Whether through timeout or victory, after Xiga goes down the Stone-Like
will drag you into the past. You now must dodge curtain fire for a minute.
You have no weapons. Have fun!
I don't think Radiant Silvergun is a perfect game. With so many weapons,
it can take a lot of playthroughs to find the best weapon for any given
situation. Building their power is extremely difficult if you don't know
the enemy patterns. For this review I didn't focus too much on scoring,
and ended up trying to fight Xiga with all my weapons around level 10. A
good player will have all of them at least level 30 by this time.
The Saturn port actually fixes this complaint, in a sense. It saves your
weapon level, which means on continuous playthroughs you can take down the
very first boss in moments with a fully-powered arsenal. The Saturn
version also has the cutscenes and dialog which are needed to make sense of
some parts. For instance, during the Gedo-0 fight everything goes to
wireframe. This is explained by being a recorded playback of the fight.
Otherwise, it's just a nifty way to show off what Treasure could do with
If Radiant Silvergun could be had for about $50 used, I'd recommend it. As
it stands, I just don't think it's worth the asking price. I really have a
hard time justifying spending $150 or more on a video game, but if I did
(and if it was for the Saturn) I'd get Battle Garegga over Radiant
Silvergun. MAME is OK for trying it, but MAME doesn't do polygons very
well and ST-V emulation is a bit choppy on this game, more than on Souky.
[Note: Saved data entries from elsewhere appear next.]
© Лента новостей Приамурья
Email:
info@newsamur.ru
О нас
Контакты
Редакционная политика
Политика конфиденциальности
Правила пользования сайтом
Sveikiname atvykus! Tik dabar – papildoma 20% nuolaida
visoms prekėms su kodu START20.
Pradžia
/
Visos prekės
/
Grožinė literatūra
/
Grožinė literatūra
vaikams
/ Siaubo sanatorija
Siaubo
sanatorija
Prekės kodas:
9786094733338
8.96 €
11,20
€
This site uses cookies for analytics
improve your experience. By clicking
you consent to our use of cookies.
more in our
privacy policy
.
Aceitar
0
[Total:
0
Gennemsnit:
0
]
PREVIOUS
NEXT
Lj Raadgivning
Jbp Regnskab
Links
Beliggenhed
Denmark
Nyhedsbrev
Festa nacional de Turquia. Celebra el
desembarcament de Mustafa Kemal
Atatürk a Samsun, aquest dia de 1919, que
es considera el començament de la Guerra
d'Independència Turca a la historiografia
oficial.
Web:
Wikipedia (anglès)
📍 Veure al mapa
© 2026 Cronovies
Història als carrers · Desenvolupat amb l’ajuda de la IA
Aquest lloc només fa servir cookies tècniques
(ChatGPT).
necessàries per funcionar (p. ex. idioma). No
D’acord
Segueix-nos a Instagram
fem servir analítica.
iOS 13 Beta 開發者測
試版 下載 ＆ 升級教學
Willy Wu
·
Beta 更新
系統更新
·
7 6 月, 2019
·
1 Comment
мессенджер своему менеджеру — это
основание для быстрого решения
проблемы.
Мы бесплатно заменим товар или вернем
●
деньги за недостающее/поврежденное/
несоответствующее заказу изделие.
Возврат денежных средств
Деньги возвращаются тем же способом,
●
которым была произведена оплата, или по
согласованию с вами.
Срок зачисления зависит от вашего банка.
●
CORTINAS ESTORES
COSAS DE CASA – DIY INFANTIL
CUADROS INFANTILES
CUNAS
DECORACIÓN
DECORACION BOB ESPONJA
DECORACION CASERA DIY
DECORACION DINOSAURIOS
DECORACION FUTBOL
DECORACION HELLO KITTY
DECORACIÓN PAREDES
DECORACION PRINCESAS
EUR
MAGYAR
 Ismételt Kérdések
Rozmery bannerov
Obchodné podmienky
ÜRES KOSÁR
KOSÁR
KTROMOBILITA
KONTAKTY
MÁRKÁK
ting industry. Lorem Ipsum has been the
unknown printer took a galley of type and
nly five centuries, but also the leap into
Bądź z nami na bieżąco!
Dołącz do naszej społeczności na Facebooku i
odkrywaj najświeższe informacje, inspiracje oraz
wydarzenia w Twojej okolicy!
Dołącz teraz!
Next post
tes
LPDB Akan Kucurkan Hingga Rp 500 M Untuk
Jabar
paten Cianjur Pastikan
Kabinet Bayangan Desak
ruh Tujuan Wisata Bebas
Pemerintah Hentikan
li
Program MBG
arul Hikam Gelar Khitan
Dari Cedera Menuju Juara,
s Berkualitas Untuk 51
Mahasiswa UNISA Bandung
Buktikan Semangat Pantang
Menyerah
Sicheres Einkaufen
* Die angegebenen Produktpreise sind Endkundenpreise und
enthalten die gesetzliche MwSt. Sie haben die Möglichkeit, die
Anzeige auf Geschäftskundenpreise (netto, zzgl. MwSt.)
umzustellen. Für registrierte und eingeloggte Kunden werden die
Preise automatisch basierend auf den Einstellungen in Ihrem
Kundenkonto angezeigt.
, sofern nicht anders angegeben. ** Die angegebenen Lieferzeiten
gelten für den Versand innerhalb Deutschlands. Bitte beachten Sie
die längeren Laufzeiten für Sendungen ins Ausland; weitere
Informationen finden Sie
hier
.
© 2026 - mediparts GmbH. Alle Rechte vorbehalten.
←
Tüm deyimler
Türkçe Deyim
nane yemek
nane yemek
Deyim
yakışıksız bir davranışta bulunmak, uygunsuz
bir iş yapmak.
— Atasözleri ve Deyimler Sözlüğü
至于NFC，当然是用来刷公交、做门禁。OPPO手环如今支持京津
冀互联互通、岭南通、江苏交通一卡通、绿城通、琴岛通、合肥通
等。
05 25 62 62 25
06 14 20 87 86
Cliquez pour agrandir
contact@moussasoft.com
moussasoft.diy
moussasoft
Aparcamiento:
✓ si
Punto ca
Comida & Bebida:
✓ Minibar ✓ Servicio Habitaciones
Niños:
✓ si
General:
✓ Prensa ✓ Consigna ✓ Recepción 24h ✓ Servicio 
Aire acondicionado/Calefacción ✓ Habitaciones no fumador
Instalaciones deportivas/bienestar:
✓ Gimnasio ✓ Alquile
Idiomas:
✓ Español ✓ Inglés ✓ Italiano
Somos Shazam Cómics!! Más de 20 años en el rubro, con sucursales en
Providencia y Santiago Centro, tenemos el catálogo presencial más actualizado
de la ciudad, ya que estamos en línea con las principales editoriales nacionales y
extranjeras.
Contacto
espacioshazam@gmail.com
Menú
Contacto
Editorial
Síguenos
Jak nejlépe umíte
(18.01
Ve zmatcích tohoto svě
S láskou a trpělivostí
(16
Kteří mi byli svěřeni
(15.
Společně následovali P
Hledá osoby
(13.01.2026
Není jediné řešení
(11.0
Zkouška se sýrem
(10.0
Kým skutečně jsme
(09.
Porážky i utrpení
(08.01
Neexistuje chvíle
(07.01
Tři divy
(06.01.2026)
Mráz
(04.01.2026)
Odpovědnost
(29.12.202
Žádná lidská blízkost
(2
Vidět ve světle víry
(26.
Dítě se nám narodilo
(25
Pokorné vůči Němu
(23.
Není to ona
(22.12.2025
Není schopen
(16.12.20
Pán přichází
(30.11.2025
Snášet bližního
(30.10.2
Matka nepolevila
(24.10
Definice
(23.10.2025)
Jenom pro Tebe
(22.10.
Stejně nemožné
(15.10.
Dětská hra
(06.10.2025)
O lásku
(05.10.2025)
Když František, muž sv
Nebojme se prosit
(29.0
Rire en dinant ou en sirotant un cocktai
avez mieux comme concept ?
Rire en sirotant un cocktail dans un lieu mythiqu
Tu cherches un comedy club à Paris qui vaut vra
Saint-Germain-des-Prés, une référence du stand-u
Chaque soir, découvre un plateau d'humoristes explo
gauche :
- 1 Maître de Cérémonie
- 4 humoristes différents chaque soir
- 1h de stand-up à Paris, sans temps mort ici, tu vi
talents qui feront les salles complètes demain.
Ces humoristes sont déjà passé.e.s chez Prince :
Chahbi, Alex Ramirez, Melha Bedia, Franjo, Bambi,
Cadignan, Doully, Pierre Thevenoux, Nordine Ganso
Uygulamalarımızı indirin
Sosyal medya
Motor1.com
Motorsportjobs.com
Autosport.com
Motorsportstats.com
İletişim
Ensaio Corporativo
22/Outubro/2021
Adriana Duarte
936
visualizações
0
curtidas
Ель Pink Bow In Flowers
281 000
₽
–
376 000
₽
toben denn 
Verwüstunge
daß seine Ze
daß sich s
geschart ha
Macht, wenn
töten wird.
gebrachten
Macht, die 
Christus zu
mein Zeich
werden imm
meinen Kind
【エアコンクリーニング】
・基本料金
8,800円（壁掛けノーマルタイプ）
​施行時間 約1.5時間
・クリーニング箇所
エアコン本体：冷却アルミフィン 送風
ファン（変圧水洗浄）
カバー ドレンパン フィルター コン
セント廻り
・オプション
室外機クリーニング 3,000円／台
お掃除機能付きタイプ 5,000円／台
Thankfully, Treasure has finally heeded the requests of fans (and
Microsoft, perhaps) and the game is being ported to XBox 360. The released
trailer looks very good, and it seems the energy beams got an upgrade
graphically. In addition, the weapons now have experience bars and your
chain status is now visible. A secret Ikaruga-style is teased in the
trailer as well. Considering that a new Xbox 360 can be had for about the
price of a copy of Radiant Silvergun and a Japanese Saturn, this is the way
Many thanks to Silver Translations for making such a great story available
to shooter fans everywhere.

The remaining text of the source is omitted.